Al Khaleej الخليج
- Type: Daily newspaper
- Format: Broadsheet
- Founder(s): Taryam Omran Taryam and Abdullah Omran Taryam
- Publisher: Dar Al Khaleej
- Founded: 19 October 1970; 55 years ago
- Language: Arabic
- Headquarters: Sharjah, United Arab Emirates
- Circulation: 37,000 (2013)
- Sister newspapers: Gulf Today
- Website: Al Khaleej

= Al Khaleej (newspaper) =

Arabic-language broadsheet newspaper published in Sharjah

Al Khaleej (الخليج) is a daily Arabic-language broadsheet newspaper published in Sharjah, United Arab Emirates by Dar Al Khaleej. The daily is the first newspaper published in the country.

==History==
Al Khaleej was launched by brothers Taryam and Abdullah Omran Taryam on 19 October 1970. However, the paper was closed down because of financial difficulties on 22 February 1972 after nearly 300 issues. In 1979 it was relaunched as a daily with 16 pages. The sister daily of the paper is Gulf Today.

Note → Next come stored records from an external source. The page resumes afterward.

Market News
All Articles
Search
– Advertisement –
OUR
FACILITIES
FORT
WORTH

From 1980 to 1983 Adly Barsoum, an Egyptian journalist and writer, worked in the newspaper as deputy editor-in-chief and played a major role in the reformation and development of the newspaper. During the developing process Al Khaleej became one of the most important publications in the Arab States of the Persian Gulf. Adly Barsoum had made a major coverage while working at Al Khaleej when he was the only Arab journalist who entered Beirut during the Israeli invasion of the city in 1982, and he met with Yasser Arafat for one of the most important interviews during these crucial times.

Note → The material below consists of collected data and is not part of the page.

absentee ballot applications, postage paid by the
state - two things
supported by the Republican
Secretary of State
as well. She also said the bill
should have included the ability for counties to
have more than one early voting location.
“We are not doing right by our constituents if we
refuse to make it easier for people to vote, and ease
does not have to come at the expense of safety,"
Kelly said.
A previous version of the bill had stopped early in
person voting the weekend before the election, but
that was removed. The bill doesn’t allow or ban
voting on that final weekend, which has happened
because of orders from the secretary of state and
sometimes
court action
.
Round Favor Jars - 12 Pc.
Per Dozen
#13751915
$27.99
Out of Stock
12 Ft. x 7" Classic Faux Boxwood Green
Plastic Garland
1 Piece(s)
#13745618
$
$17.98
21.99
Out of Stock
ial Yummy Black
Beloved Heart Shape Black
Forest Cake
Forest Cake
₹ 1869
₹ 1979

The purchase of new printing equipment in the 1990s enabled the company to increase the number of pages and print other publications. Al Khaleej is now one of the most popular Arabic-language newspapers in the country. The estimated circulation of the daily in 2003 was 60,000 copies, making it the first in the country. It was 37,000 copies in 2013.

== Editing Staff ==
- Editor-in-chief: Khaled Abdullah Omran
- The executive editor-in-chief: Raed Barqawi
- Managing editor: Mahmood Hasuna
- Editor of economic affairs: Khoder Makki.
- Editor of local affairs: Jamal Aldwayri.